# American Ipa Recipe



## jimmyjack (20/1/06)

I want to brew an American IPA similar to Sierra Nevada Celebration or Anchor Liberty. Does this look the goods, is there anything else I should add or take away??

Cheers, JJ

Batch Size: 22.00 L
Brewer: Jim Hollars 
Boil Size: 30.49 L
Boil Time: 75 min Equipment: My Equipment 
Brewhouse Efficiency: 71.0 


Ingredients

Amount Item Type % or IBU 
5.25 kg Pale Malt, Traditional Ale (Joe White) (5.9 EBC) Grain 85.6 % 
0.45 kg Crystal (Joe White) (141.8 EBC) Grain 7.3 % 
0.23 kg Caramalt (Joe White) (49.3 EBC) Grain 3.8 % 
0.20 kg Munich, Light (Joe White) (17.7 EBC) Grain 3.3 % 
28.00 gm Chinook [12.10%] (60 min) Hops 37.1 IBU 
30.00 gm Cascade [6.00%] (30 min) Hops 15.2 IBU 
15.00 gm Centennial [10.00%] (5 min) Hops 3.3 IBU 
15.00 gm Cascade [6.00%] (Dry Hop 5 days) Hops - 
15.00 gm Centennial [10.00%] (Dry Hop 5 days) Hops - 
15.00 gm Simcoe [12.00%] (Dry Hop 3 days) Hops - 
0.50 items Whirlfloc Tablet (Boil 15.0 min) Misc 
0.96 tbsp Salt (Boil 60.0 min) Misc 
1 Pkgs American Ale (Wyeast Labs #1056) Yeast-Ale 



Beer Profile

Est Original Gravity: 1.062 SG
Measured Original Gravity: 1.010 SG 
Est Final Gravity: 1.015 SG Measured Final Gravity: 1.005 SG 
Estimated Alcohol by Vol: 6.2 % Actual Alcohol by Vol: 0.6 % 
Bitterness: 55.6 IBU Calories: 90 cal/l 
Est Color: 23.8 EBC Color: Color 


Mash Profile

Mash Name: Single Infusion, Medium Body, Batch Sparge Total Grain Weight: 6.13 kg 
Sparge Water: 23.63 L Grain Temperature: 22.2 C 
Sparge Temperature: 75.6 C TunTemperature: 22.2 C


----------



## jayse (20/1/06)

Hi Jimmy,
Ya have way to much crystal/cara in that recipe, stick to no more than 5% at the very most, i'd go for even less in such a brew.
I don't see why you'd need a tbsp of salt either, i'd skip that bit. The hops are looking OK, a little different to how i'd do it but looks pretty fine.
1.062 and 55ibu looks about right to me.
I'd use some simcoe at the start to instead of so much chinnook.

Demise of sanity
Jayse


----------



## Ross (20/1/06)

JJ,

Have to agree with Jayse on the crystal/caramalt content - thats heading more towards an amber than an IPA - I'd halve those amounts...

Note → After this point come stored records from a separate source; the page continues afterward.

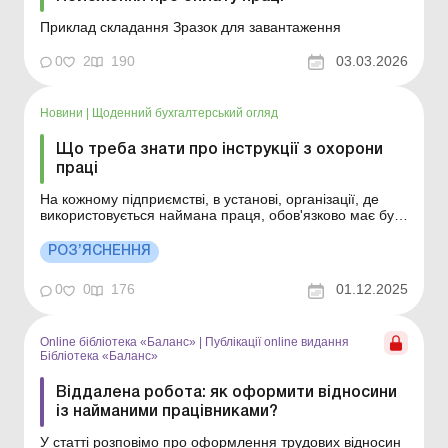
Приклад складання Зразок для завантаження
0
2
190
03.03.2026
Новини
|
Щоденний бухгалтерський огляд
Що треба знати про інструкції з охорони
праці
На кожному підприємстві, в установі, організації, де
використовується наймана праця, обов'язково має бути
розроблена інструкція з охорони праці за професіями
та видами робіт. Як і хто її розробляє, ким підписується
РОЗ’ЯСНЕННЯ
див. нижче. Більше за темою: Охорона праці: права
працівників, обов’язки робот...
0
0
176
01.12.2025
Online бібліотека «Баланс»
|
Публікації online видання
Бібліотека «Баланс»
Віддалена робота: як оформити відносини
із найманими працівниками?
У статті розповімо про оформлення трудових відносин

I won't comment on the chinnock, as I know you're a lover of it...  

Otherwise looks great - oh, & back off the salt...

cheers Ross...


----------



## jimmyjack (20/1/06)

Ta for the feedback I halved the crystal to .250 and cara to .150. I also FWH and chilled the Chinook to 13 grams and brough Simcoe in at 60 Min. I was a little iffy about too much grapefruit. So should I up the JW Trad to get my Og Up to style? Should I add any wheat Malt? What do you think about the Munich?


Cheers, JJ


----------



## T.D. (20/1/06)

I am a total hop head, so please take my comments with a grain of salt, but I would go for more flavour hops if I were you. I think there are few styles that give you greater license to hop the living daylights out of a beer than an American IPA. Also, from what I have read American IPAs tend to have more flavour hop additions compared to an English IPA which is more of a "bitterness and aroma but not too much flavour" scenario. If it was me I would probably add a gram/Litre of flavouring hops at 30, 20, 10 and 5 mins.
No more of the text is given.